Actionable articles must meet at least 5 out of 8 of the following criteria:
Works across business cycles
- The pattern first occurred before 2005, covering 2 expansions and 1 global recession
High signal to noise ratio
- The condition appears infrequently but distinctly, holding true a maximum of 10% of the time
Occurs frequently enough in the past
- A similar scenario occurred at least 5 prior times
Occurs at least every 5 years
- The pattern appears frequently enough to avoid long gaps, at least once every 5 years
High in-sample win ratio
- The pattern is directionally correct > 75% of the time in-sample
High out-of-sample win ratio
- The pattern is directionally correct > 75% of the time out-of-sample
High PnL Asymmetry
- Convex trade with high upside and low downside. The top 80% percentile gain is at least 1.5x the top 80% percentile loss
Hypothetical P&L is smooth with a low Drawdown Ratio
- The backtest PnL has a sortino ratio in excess of 1.5x (total return >1.5x the deepest drawdown)
Back testing - walk forward out of sample test
To test the robustness of a forward price pattern, we analyze the accuracy of its historic predictions, removing any look-ahead bias. This is accomplished by reserving a portion of the data series for analysis, and using the remainder for testing the resulting forecasts.

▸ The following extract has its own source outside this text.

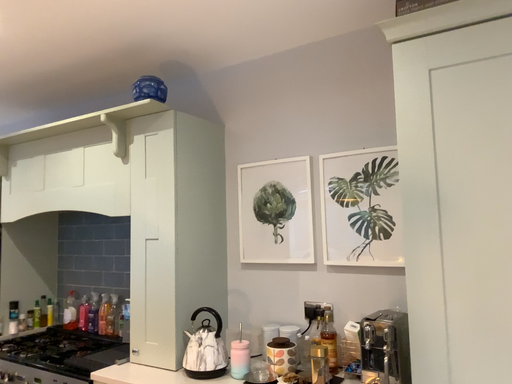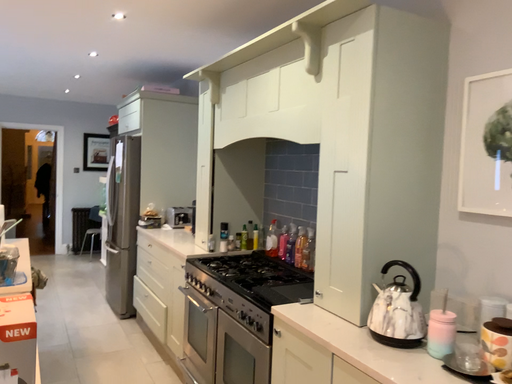 Question: How did the camera likely rotate when shooting the video?

Choices:
 (A) rotated left
 (B) rotated right

Answer: (A)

Using only the data history up to an individual signal episode, we predict the direction of the move and examine whether or not the forecast came true. If the ex-ante and ex-post returns match in direction, we count that as a 1, and otherwise 0. We repeat this procedure for each episode up to the current signal. The resulting ratio of accurate predictions to total episodes gives a sense of how well the signal has done historically.

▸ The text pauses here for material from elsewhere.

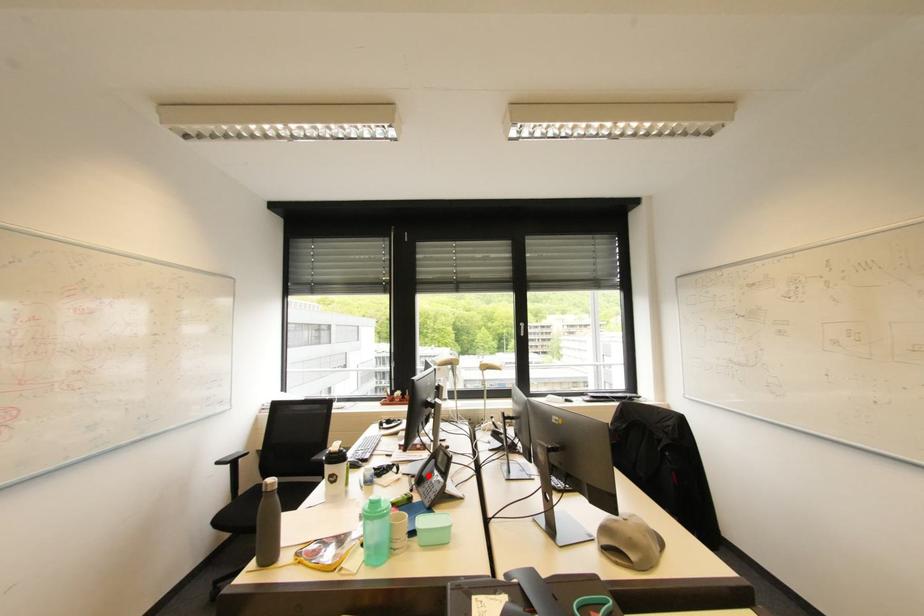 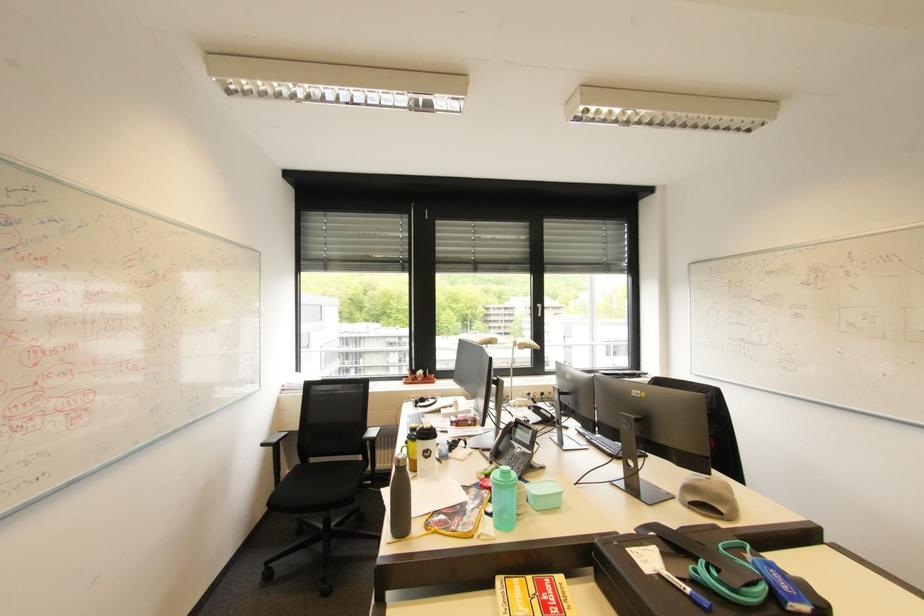 Locate, in the second image, the point that corresponds to the highlighted location in the first image.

Lets take an example of a TOGGLE insight which has 50 similar past occasions: to be extra sure that we aren't just finding some spurious correlation, we want to go back and test EVERY past prediction TOGGLE would have made at the 49th episode, and 48th episode, and 47th episode etc. So we go to the 49th episode and examine what return would you expect if TOGGLE was only allows to train on the data from episodes 1-48. We then compare the actual return X months later (which we know) with the return suggested by history up to that point. Then we repeat that for episode 48. And episode 47. And so on ... Each time we allow TOGGLE access to less and less data and observe the accuracy of the subsequent prediction. If the out-of-sample accuracy reaches a minimum threshold, it is awarded one of our Stars in our insight robustness ratings.